Yes, in my words, I'd say: we're iterating through the registered
cryptodisk device backends, checking if a certain source disk can be
opened by that backend (ie scan returns non-NULL). If we've been given
a detached header to use, we set a read hook, which will redirect any
reads on the source disk to a read from the header file at the same
offset as it would've been to the source disk. Its an artifact of the
disk read hook mechanism that the source disk will be read from and
then the read data will be overwritten by the read hook with the read
data from the header file.
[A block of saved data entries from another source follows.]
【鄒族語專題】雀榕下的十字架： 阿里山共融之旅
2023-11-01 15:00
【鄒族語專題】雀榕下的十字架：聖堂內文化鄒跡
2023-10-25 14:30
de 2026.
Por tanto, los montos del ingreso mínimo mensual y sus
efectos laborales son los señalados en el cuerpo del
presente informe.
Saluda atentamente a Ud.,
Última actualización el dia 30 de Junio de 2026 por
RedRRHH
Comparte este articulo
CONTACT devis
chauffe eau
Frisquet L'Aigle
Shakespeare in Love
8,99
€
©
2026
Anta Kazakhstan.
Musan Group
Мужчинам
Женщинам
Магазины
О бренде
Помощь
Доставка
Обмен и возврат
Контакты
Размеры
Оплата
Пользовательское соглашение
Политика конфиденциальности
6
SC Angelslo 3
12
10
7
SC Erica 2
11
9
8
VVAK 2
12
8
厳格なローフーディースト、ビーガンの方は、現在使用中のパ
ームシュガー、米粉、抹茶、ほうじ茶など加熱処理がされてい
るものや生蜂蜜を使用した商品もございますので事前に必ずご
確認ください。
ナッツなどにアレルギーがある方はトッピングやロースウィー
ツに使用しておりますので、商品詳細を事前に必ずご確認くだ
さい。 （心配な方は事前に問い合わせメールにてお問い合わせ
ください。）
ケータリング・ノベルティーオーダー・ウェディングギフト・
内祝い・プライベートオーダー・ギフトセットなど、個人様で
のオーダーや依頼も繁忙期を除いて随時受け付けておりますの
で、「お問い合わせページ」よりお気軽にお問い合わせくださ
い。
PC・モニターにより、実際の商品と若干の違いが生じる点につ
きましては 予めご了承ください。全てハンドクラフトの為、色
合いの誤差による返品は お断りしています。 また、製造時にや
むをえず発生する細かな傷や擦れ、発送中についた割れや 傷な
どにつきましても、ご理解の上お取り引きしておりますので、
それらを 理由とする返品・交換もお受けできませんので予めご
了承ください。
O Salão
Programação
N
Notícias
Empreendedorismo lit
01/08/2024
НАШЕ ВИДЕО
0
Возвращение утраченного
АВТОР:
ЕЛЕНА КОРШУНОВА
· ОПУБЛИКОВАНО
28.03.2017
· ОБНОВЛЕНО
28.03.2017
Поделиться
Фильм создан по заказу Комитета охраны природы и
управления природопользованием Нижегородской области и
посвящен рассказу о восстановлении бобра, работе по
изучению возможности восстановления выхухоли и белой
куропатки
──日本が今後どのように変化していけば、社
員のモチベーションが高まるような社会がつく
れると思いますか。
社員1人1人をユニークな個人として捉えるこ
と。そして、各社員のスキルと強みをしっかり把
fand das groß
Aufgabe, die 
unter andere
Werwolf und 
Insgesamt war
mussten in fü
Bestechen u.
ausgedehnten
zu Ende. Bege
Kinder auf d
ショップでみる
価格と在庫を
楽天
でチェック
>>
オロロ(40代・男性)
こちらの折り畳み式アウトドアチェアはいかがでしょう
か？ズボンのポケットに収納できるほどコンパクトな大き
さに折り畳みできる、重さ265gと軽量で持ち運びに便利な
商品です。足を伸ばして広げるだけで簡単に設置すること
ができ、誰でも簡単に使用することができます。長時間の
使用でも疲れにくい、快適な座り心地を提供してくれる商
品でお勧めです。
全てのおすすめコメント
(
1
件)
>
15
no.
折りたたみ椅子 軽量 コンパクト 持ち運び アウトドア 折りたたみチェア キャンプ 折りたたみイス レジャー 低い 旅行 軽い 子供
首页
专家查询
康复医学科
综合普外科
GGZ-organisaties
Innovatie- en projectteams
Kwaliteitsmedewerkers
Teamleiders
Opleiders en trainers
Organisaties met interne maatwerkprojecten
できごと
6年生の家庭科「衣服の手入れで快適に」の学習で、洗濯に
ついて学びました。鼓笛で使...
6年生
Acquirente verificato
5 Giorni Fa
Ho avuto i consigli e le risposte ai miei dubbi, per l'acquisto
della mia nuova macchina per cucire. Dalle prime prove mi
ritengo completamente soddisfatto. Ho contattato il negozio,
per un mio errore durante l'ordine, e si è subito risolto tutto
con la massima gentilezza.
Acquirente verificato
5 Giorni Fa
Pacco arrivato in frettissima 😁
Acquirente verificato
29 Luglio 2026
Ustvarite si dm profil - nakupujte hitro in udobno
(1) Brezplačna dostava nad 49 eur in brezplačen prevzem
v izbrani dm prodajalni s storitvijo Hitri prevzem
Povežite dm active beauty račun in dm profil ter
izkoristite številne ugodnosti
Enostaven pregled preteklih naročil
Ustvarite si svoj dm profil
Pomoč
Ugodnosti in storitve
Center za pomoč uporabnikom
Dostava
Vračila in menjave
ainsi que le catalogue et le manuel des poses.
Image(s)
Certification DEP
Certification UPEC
I'm not sure this need be documented. Do you
think so?

I agree some comments would be good. Where would've you liked to see
comments when you were reading this and what do you think would be
helpful? Since I'm removing the prev_read_data code, no need to comment
that. I'm thinking above the cryptodisk_read_hook definition with
something like: "This read hook is used read a detached header file of
a cryptodisk device instead of reading the header from the device.
Currently, it can only be used when the header is located at the start
of the volume, as is the case for LUKS1 and LUKS2, but not GELI."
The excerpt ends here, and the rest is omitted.